The right fork in the road, a delightful ribbon of highway known as "Enjoy Yourself (It's Later Than You Think)," is the natural choice for those fortunate folks who possess the happiness gene. Its moniker derives from a song discovered circa MCMXLIX by a guy named Guy on an ancient, scratchy field recording. (Full disclosure: an ancestor of mine wrote the tune.) This journey offers no New Age magic -- just a reminder, especially to older folks, to loosen up a bit and indulge your passions before it's too late.
You'd think that choosing the rightward path would be a no-brainer, but many humans are complicated creatures who have trouble enjoying themselves without feelings of guilt, unworthiness and fear of retribution.
Most fork-in-the-roaders, unable to make a clear choice, wander to and fro, bouncing pointlessly back and forth from pleasure to pain and back again. Their mantra echoes the core belief of Zen Master Sri Yogi Rinpoche, who advised, "When you come to a fork in the road, take it."
Sadly, there's also a large cohort of humans who, like Konigsberg/Allen, survive -- nay, thrive -- on a strict diet of the four A's: Anxiety, Adversity, Affliction and Anhedonia, the last a psychological condition defined by the utter inability to enjoy oneself.
The fork/road perplex is serious business. Nobel Laureate physicist Steven Weinberg expressed the concern of many top scientists when he told Harper's, "We now find ourselves at a historic fork in the road we travel to understand the laws of nature...If the multiverse idea is correct, then the historic mission of physics...is futile, a beautiful philosophical dream that simply isn't true."
Woody Allen alchemized his gloom and doom into stories that have brought immeasurable joy to the world. If you think his pessimism is a put-on and he's laughing all the way to the bank, the two-part documentary that recently aired on PBS will set you straight. Allen was dead serious when he chose Anhedonia as the title for his masterpiece until studio suits changed it to Annie Hall. He's been particularly effective in extracting hilarity from his preoccupation with death. In Everybody Says I Love You, for example, the erstwhile Konehead summoned all beings, especially those already deceased, to count our blessings in a scene featuring a corpse rising from his coffin to lead other old goats (I mean ghosts) in a rousing song-and-dance revival of "Enjoy Yourself (It's Later Than You Think)."
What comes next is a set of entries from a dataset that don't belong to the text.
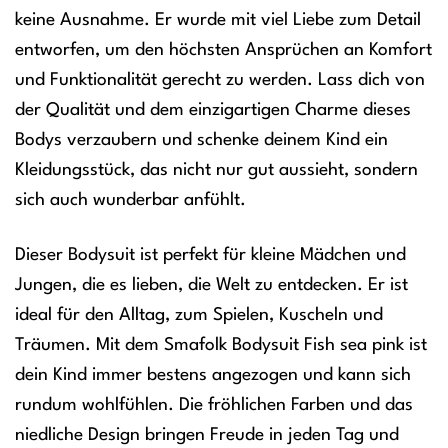
keine Ausnahme. Er wurde mit viel Liebe zum Detail
entworfen, um den höchsten Ansprüchen an Komfort
und Funktionalität gerecht zu werden. Lass dich von
der Qualität und dem einzigartigen Charme dieses
Bodys verzaubern und schenke deinem Kind ein
Kleidungsstück, das nicht nur gut aussieht, sondern
sich auch wunderbar anfühlt.
Dieser Bodysuit ist perfekt für kleine Mädchen und
Jungen, die es lieben, die Welt zu entdecken. Er ist
ideal für den Alltag, zum Spielen, Kuscheln und
Träumen. Mit dem Smafolk Bodysuit Fish sea pink ist
dein Kind immer bestens angezogen und kann sich
rundum wohlfühlen. Die fröhlichen Farben und das
niedliche Design bringen Freude in jeden Tag und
New Year's resolutions tend to focus on denying ourselves stuff we love, on the assumption that if it feels good it must be bad. So we swear to watch less TV, stop reading People and avoid hot fudge sundaes. When we fall short of our impossible goals, we feel no pleasure as we mindlessly inhale super-sized sundaes and torture ourselves with Baywatch marathons on cable.
As we contemplate our resolutions for 2012, let's pause to remember that there can be an upside to even the harshest reality. Our universe may have a monumental supply of dark energy, but it's precisely the right amount. An infinitesimal increase or decrease would render our corner of the cosmos lifeless.
So when you come to your own fork in the road, why not pick out something you love and resolve to enjoy yourself? Like the song says, "Another birthday's here and gone, you've turned another page/And suddenly you realize you've reached middle age/Just think of all the fun you've missed, it makes you kind of sad/It's better to have had your wish than to have wished you had."